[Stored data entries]
****

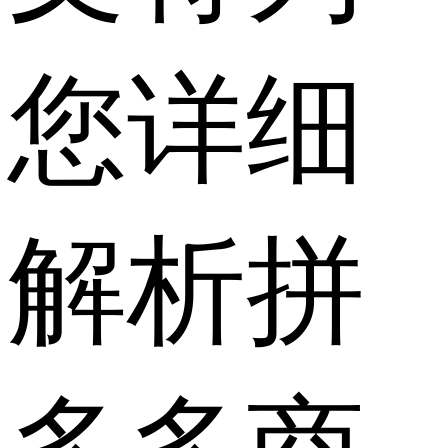
您详细
解析拼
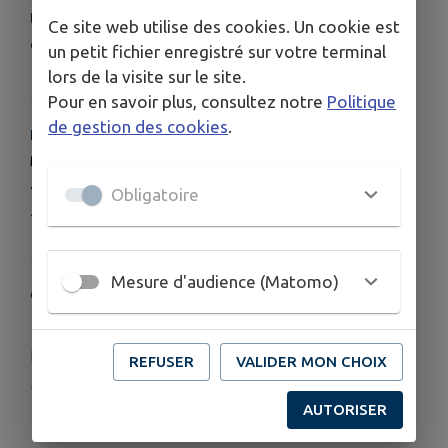
Une adhésion de 10€ par famille pour un an est
Ce site web utilise des cookies. Un cookie est
demandée pour emprunter les livres.
un petit fichier enregistré sur votre terminal
lors de la visite sur le site.
Pour en savoir plus, consultez notre
Politique
de gestion des cookies
.
HORAIRES
Mardis entre 16h et 18h / Samedis entre 10h et 12h
TARIFS
Obligatoire
10€ par an par famille
Mesure d'audience (Matomo)
COORDONNÉES
Place de l'église - Chef lieu - 74270 Chilly
bibliothequechilly@gmail.com
REFUSER
VALIDER MON CHOIX
chilly.bibenligne.fr/
AUTORISER
+33967145478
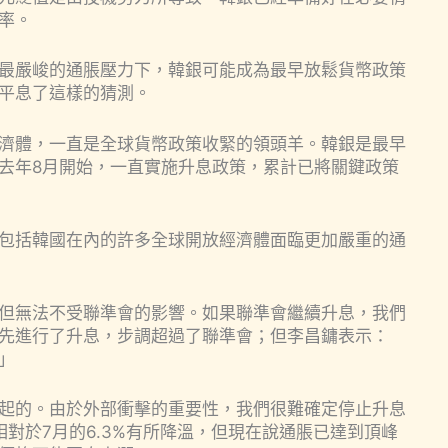
率。
最嚴峻的通脹壓力下，韓銀可能成為最早放鬆貨幣政策
平息了這樣的猜測。
濟體，一直是全球貨幣政策收緊的領頭羊。韓銀是最早
去年8月開始，一直實施升息政策，累計已將關鍵政策
包括韓國在內的許多全球開放經濟體面臨更加嚴重的通
但無法不受聯準會的影響。如果聯準會繼續升息，我們
先進行了升息，步調超過了聯準會；但李昌鏞表示：
」
起的。由於外部衝擊的重要性，我們很難確定停止升息
對於7月的6.3%有所降溫，但現在說通脹已達到頂峰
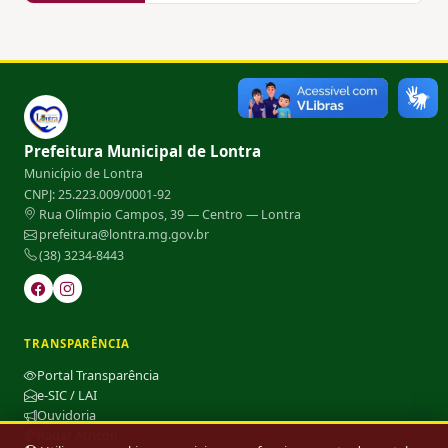
Prefeitura Municipal de Lontra
Município de Lontra
CNPJ: 25.223.009/0001-92
Rua Olímpio Campos, 39 — Centro — Lontra
prefeitura@lontra.mg.gov.br
(38) 3234-8443
TRANSPARÊNCIA
Portal Transparência
e-SIC / LAI
Ouvidoria
Radar Atricon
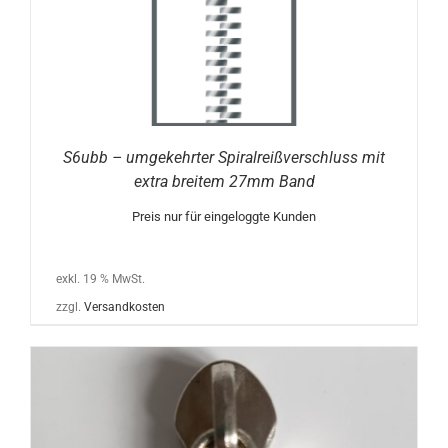
S6ubb – umgekehrter Spiralreißverschluss mit
extra breitem 27mm Band
Preis nur für eingeloggte Kunden
exkl. 19 % MwSt.
zzgl.
Versandkosten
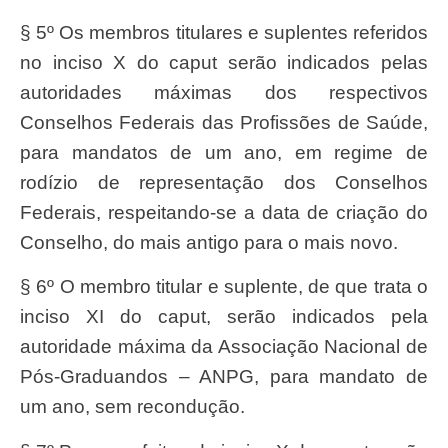
§ 5º Os membros titulares e suplentes referidos
no inciso X do caput serão indicados pelas
autoridades máximas dos respectivos
Conselhos Federais das Profissões de Saúde,
para mandatos de um ano, em regime de
rodízio de representação dos Conselhos
Federais, respeitando-se a data de criação do
Conselho, do mais antigo para o mais novo.
§ 6º O membro titular e suplente, de que trata o
inciso XI do caput, serão indicados pela
autoridade máxima da Associação Nacional de
Pós-Graduandos – ANPG, para mandato de
um ano, sem recondução.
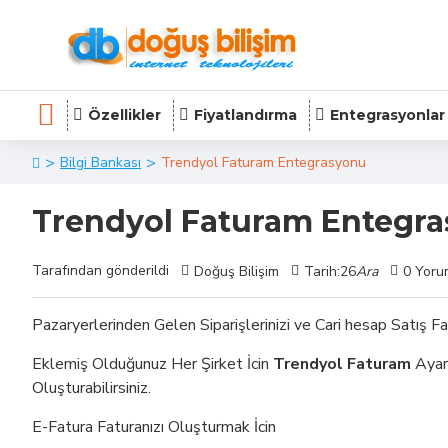
Özellikler
Fiyatlandırma
Entegrasyonlar
Bilgi Bankası
Trendyol Faturam Entegrasyonu
Trendyol Faturam Entegr
Tarafından gönderildi
Doğuş Bilişim
Tarih:26
Ara
0 Yoru
Pazaryerlerinden Gelen Siparişlerinizi ve Cari hesap Satış Fa
Eklemiş Olduğunuz Her Şirket İcin
Trendyol Faturam
Ayar
Oluşturabilirsiniz.
E-Fatura Faturanızı Oluşturmak İcin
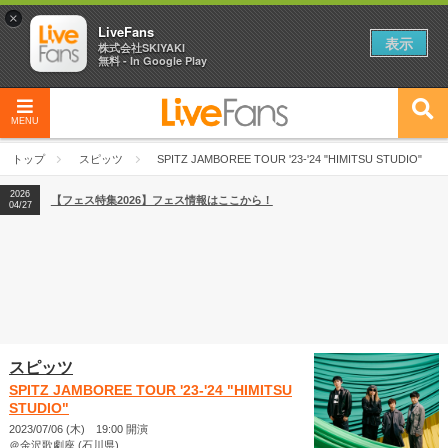
×
LiveFans
表示
株式会社SKIYAKI
無料 - In Google Play
MENU
2026
【フェス特集2026】フェス情報はここから！
04/27
トップ
スピッツ
SPITZ JAMBOREE TOUR '23-'24 "HIMITSU STUDIO"
2026
【ライブ動員ランキング】2026年上半期編発表！
07/28
2026
【フェス特集2026】フェス情報はここから！
04/27
2026
【ライブ動員ランキング】2026年上半期編発表！
07/28
スピッツ
SPITZ JAMBOREE TOUR '23-'24 "HIMITSU
STUDIO"
2023/07/06 (木) 19:00 開演
＠金沢歌劇座 (石川県)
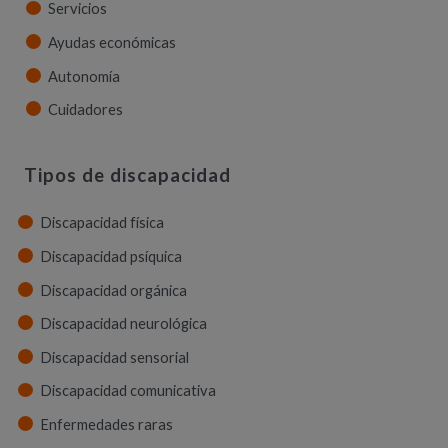
Servicios
Ayudas económicas
Autonomía
Cuidadores
Tipos de discapacidad
Discapacidad física
Discapacidad psíquica
Discapacidad orgánica
Discapacidad neurológica
Discapacidad sensorial
Discapacidad comunicativa
Enfermedades raras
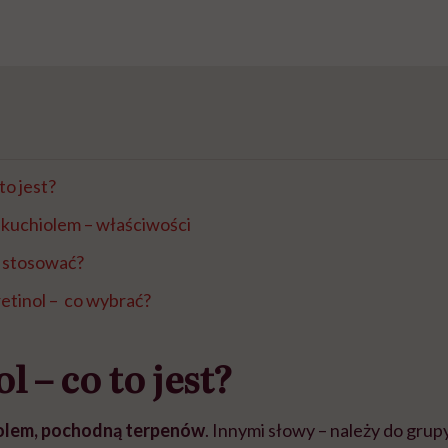
to jest?
akuchiolem – właściwości
k stosować?
retinol – co wybrać?
 – co to jest?
nolem, pochodną terpenów
. Innymi słowy – należy do grup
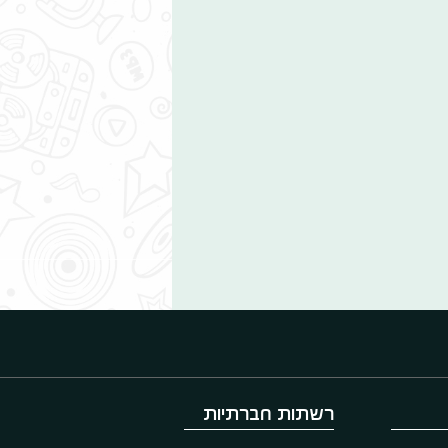
רשתות חברתיות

****

• Exercise prompt
Reproduce each line of the records exactly and exclude any images.

• Result of this exercise
您详细
解析拼
Une adhésion de 10€ par famille pour un an est
Ce site web utilise des cookies. Un cookie est
demandée pour emprunter les livres.
un petit fichier enregistré sur votre terminal
lors de la visite sur le site.
Pour en savoir plus, consultez notre
Politique
de gestion des cookies
.
HORAIRES
Mardis entre 16h et 18h / Samedis entre 10h et 12h
TARIFS
Obligatoire
10€ par an par famille
Mesure d'audience (Matomo)
COORDONNÉES
Place de l'église - Chef lieu - 74270 Chilly
bibliothequechilly@gmail.com
REFUSER
VALIDER MON CHOIX
chilly.bibenligne.fr/
AUTORISER
+33967145478
率。
最嚴峻的通脹壓力下，韓銀可能成為最早放鬆貨幣政策
平息了這樣的猜測。
濟體，一直是全球貨幣政策收緊的領頭羊。韓銀是最早
去年8月開始，一直實施升息政策，累計已將關鍵政策
包括韓國在內的許多全球開放經濟體面臨更加嚴重的通
但無法不受聯準會的影響。如果聯準會繼續升息，我們
先進行了升息，步調超過了聯準會；但李昌鏞表示：
」
起的。由於外部衝擊的重要性，我們很難確定停止升息
對於7月的6.3%有所降溫，但現在說通脹已達到頂峰
Prefeitura Municipal de Lontra
Município de Lontra
CNPJ: 25.223.009/0001-92
Rua Olímpio Campos, 39 — Centro — Lontra
prefeitura@lontra.mg.gov.br
(38) 3234-8443
TRANSPARÊNCIA
Portal Transparência
e-SIC / LAI
Ouvidoria
Radar Atricon
S6ubb – umgekehrter Spiralreißverschluss mit
extra breitem 27mm Band
Preis nur für eingeloggte Kunden
exkl. 19 % MwSt.
zzgl.
Versandkosten
§ 5º Os membros titulares e suplentes referidos
no inciso X do caput serão indicados pelas
autoridades máximas dos respectivos
Conselhos Federais das Profissões de Saúde,
para mandatos de um ano, em regime de
rodízio de representação dos Conselhos
Federais, respeitando-se a data de criação do
Conselho, do mais antigo para o mais novo.
§ 6º O membro titular e suplente, de que trata o
inciso XI do caput, serão indicados pela
autoridade máxima da Associação Nacional de
Pós-Graduandos – ANPG, para mandato de
um ano, sem recondução.
Özellikler
Fiyatlandırma
Entegrasyonlar
Bilgi Bankası
Trendyol Faturam Entegrasyonu
Trendyol Faturam Entegr
Tarafından gönderildi
Doğuş Bilişim
Tarih:26
Ara
0 Yoru
Pazaryerlerinden Gelen Siparişlerinizi ve Cari hesap Satış Fa
Eklemiş Olduğunuz Her Şirket İcin
Trendyol Faturam
Ayar
Oluşturabilirsiniz.
E-Fatura Faturanızı Oluşturmak İcin
×
LiveFans
表示
株式会社SKIYAKI
無料 - In Google Play
MENU
2026
【フェス特集2026】フェス情報はここから！
04/27
トップ
スピッツ
SPITZ JAMBOREE TOUR '23-'24 "HIMITSU STUDIO"
2026
【ライブ動員ランキング】2026年上半期編発表！
07/28
2026
【フェス特集2026】フェス情報はここから！
04/27
2026
【ライブ動員ランキング】2026年上半期編発表！
07/28
スピッツ
SPITZ JAMBOREE TOUR '23-'24 "HIMITSU
STUDIO"
2023/07/06 (木) 19:00 開演
＠金沢歌劇座 (石川県)
Servicios
Ayudas económicas
Autonomía
Cuidadores
Tipos de discapacidad
Discapacidad física
Discapacidad psíquica
Discapacidad orgánica
Discapacidad neurológica
Discapacidad sensorial
Discapacidad comunicativa
Enfermedades raras
to jest?
akuchiolem – właściwości
k stosować?
retinol – co wybrać?
 – co to jest?
nolem, pochodną terpenów
. Innymi słowy – należy do grup
רשתות חברתיות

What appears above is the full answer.